All lines from the one containing "나의 학습이력 (280, 215)" through the end of the data below are to be repeated exactly, with pictures left out.
====== Material provided ======
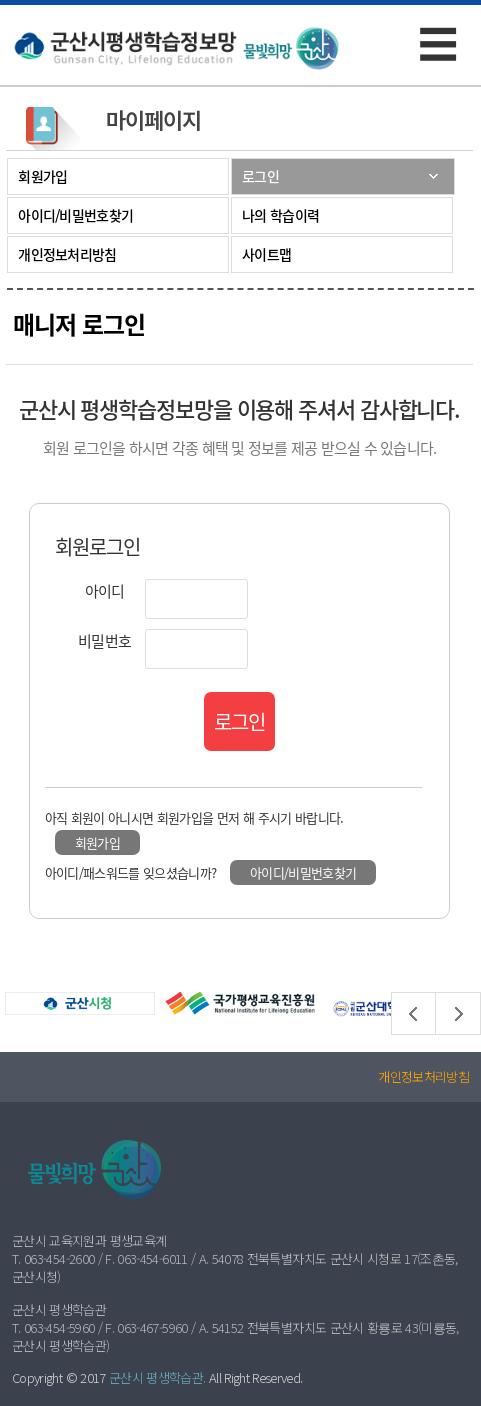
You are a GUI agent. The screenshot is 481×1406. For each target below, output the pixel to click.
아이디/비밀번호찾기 (75, 215)
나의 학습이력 (280, 215)
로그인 (260, 176)
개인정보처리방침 (67, 254)
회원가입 (42, 176)
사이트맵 (266, 254)
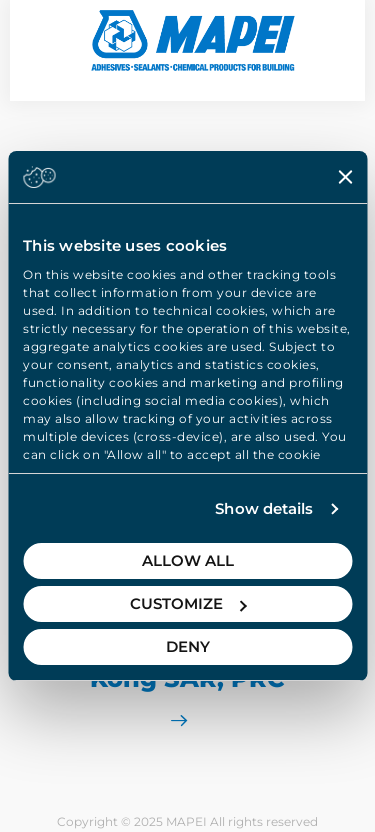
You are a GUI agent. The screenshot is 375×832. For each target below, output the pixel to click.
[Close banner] (345, 177)
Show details (264, 508)
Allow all (188, 560)
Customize (188, 603)
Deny (188, 646)
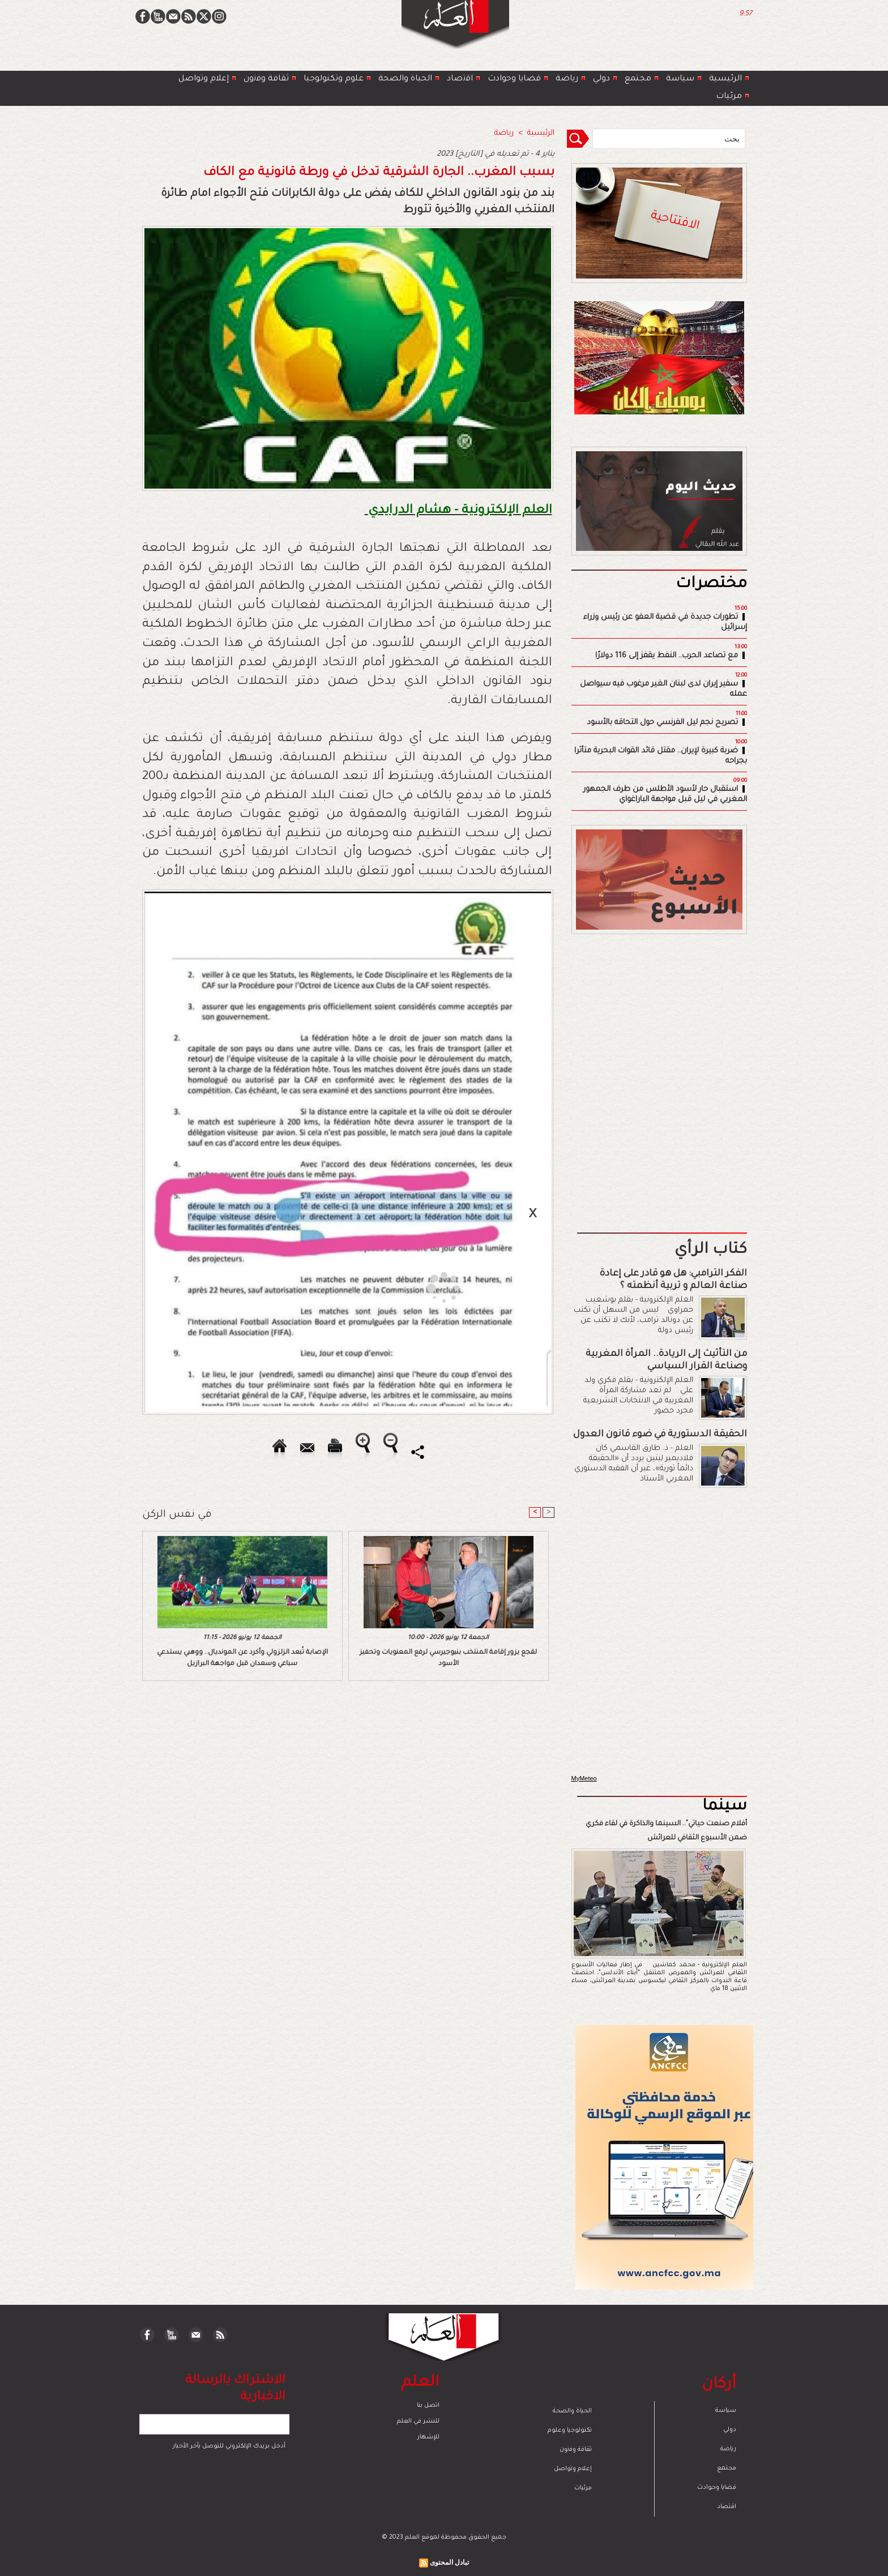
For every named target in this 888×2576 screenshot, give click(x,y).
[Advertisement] (430, 1287)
======
*Exercise answer*.
나의 학습이력 (280, 215)
로그인 (260, 176)
개인정보처리방침 (67, 254)
회원가입 (42, 176)
사이트맵 (266, 254)
You are a GUI agent. The screenshot is 375×832. For each target below, output the pixel to click.
[Close banner] (345, 177)
Show details (264, 508)
Allow all (188, 560)
Customize (188, 603)
Deny (188, 646)
For every named target in this 888×2576 screenshot, give click(x,y).
[Advertisement] (430, 1287)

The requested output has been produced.